Instructions for the task: At the line containing "Look at this", begin retyping, and continue word for word until the records below run out.

[Stored data]
----
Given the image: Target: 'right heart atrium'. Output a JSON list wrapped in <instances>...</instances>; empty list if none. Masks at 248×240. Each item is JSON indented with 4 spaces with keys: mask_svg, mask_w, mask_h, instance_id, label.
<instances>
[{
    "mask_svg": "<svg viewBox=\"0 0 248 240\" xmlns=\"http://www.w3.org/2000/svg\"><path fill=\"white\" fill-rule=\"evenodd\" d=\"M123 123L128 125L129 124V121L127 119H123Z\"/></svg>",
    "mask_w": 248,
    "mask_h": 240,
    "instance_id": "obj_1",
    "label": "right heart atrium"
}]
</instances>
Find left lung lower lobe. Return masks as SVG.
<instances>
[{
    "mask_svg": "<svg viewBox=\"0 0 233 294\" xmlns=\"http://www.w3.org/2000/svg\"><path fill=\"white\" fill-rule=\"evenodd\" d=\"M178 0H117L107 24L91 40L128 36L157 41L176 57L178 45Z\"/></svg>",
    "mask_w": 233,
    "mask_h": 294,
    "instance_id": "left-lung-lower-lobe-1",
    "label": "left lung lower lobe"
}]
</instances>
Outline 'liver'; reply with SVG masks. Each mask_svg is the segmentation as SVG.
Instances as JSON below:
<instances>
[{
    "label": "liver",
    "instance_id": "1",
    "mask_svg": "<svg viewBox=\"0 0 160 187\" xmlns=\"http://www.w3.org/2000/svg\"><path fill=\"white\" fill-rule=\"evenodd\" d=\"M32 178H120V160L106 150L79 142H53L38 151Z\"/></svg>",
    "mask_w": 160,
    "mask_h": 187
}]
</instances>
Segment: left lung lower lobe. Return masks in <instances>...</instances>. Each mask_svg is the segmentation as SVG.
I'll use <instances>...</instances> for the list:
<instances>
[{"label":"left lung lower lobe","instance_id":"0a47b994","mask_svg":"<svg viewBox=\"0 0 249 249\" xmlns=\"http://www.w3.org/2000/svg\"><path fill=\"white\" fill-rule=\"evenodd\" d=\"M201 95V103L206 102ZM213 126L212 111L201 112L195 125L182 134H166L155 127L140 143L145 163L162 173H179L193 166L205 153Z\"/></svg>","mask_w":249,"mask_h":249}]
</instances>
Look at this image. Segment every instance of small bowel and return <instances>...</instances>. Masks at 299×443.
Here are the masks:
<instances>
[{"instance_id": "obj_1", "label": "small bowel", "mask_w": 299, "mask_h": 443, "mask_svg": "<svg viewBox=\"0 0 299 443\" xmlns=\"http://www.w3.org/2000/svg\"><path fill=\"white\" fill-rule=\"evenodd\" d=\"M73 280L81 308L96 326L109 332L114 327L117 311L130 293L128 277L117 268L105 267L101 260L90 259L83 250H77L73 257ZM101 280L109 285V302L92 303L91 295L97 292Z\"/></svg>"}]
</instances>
----
Solved problem:
Look at this image. Segment every instance of small bowel and return <instances>...</instances>. Masks at 299×443.
Here are the masks:
<instances>
[{"instance_id": "obj_1", "label": "small bowel", "mask_w": 299, "mask_h": 443, "mask_svg": "<svg viewBox=\"0 0 299 443\" xmlns=\"http://www.w3.org/2000/svg\"><path fill=\"white\" fill-rule=\"evenodd\" d=\"M73 280L81 308L96 326L109 332L114 327L117 311L130 293L128 277L117 268L105 267L101 260L90 259L83 250H77L73 257ZM101 280L109 285V302L92 303L91 295L97 292Z\"/></svg>"}]
</instances>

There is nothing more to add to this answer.